GÜNEŞ DİLİ KURAMI
Viyana’dan Gelen Dosya
Türkçe’nin yabancı sözcüklerden arındırılması ve gerçek değerinin ortaya çıkarılması çalışmalarının yoğun olarak sürdüğü günlerde, 1935 yılında, Atatürk’e Viyana’dan bir dosya gönderilir. Gönderen Doktor Phill H. Kvergiç’tir. “Türk Dillerinin Psikolojisi” başlıklı ve o güne dek yayınlanmamış bir çalışmayı içeren dosya, Atatürk’ün ilgisini çeker ve incelenmesi için Dil Kurulu’na gönderir. Dil bilimciler, çalışmanın bilimsel yeterlilikten yoksun olduğuna karar verir. Ancak, Atatürk’ün üstelemesiyle incelemeye alırlar. Naim Nazım, Hasan Reşit ve Abdülkadir İnan’ın yer aldığı bir kurul kurulur. İşte “Güneş Dil Kuramı” bu kurul tarafından oluşturulur.
Viyana Üniversitesi’nde yetişmiş olan Kıvergitsch, sosyoloji ve antropoloji yöntemi ile elde ettiği bilgileri, S. Freud’un psikanaliz görüşleri ile birleştirmiş, bu yöntemi dil akrabalıklarının araştırılmasında kullanmıştı. İleri sürdüğü kuramın özü, Türkçenin eskiliğine ve başka dillerle kaynaşıp onlara kaynaklık ettiğine dayanıyordu. Görüşünü kimi seslerin değişkenliğine ve bunların gelişimine bağlıyordu.(1)

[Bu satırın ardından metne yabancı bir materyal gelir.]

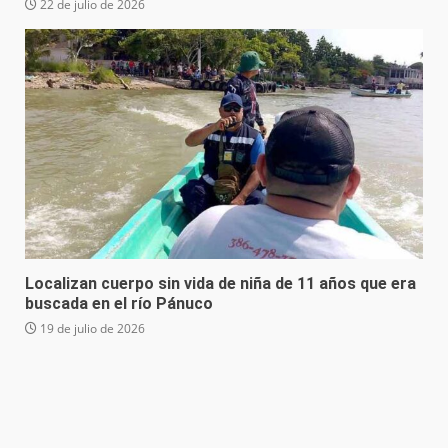
22 de julio de 2026
Localizan cuerpo sin vida de niña de 11 años que era
buscada en el río Pánuco
19 de julio de 2026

Phill H. Kvergiç, çalışmasında Türk dilinin dünyanın en eski dillerden olduğunu ve Türkçenin başka bazı dillerle akrabalığı olabileceğini ileri sürüyordu. Ona göre; dünya dillerindeki birçok sözcük Türkçeden türemiş, Türkçe insanoğlunun konuşmaya başladığı dönemlerden beri bütün dillere sözcük vermişti. “Güneş Dil Kuramı” Atatürk’ün Atatürk’ün isteğiyle Dil ve Tarih-Coğrafya Fakültesi’nde incelenmeye alındı. İbrahim Necmi Dilmen, Hasan Reşit Tankut, Saim Ali Dilemre, Agop Dilaçar, İsmail Hami Danişment, Ragıp Hulusi Özdem gibi dilciler konu üzerinde çalışmaya başladılar. Türkler büyük göçlerle Asya, Avrupa ve hatta Amerika’ya kadar gitmiş, Türk dili ve kültürü taş ve maden devrinden beri, dünyanın hemen her yerine götürülmüştü. Yerel diler etki altına alınmış, Türkçe bir kültür dili haline gelmişti.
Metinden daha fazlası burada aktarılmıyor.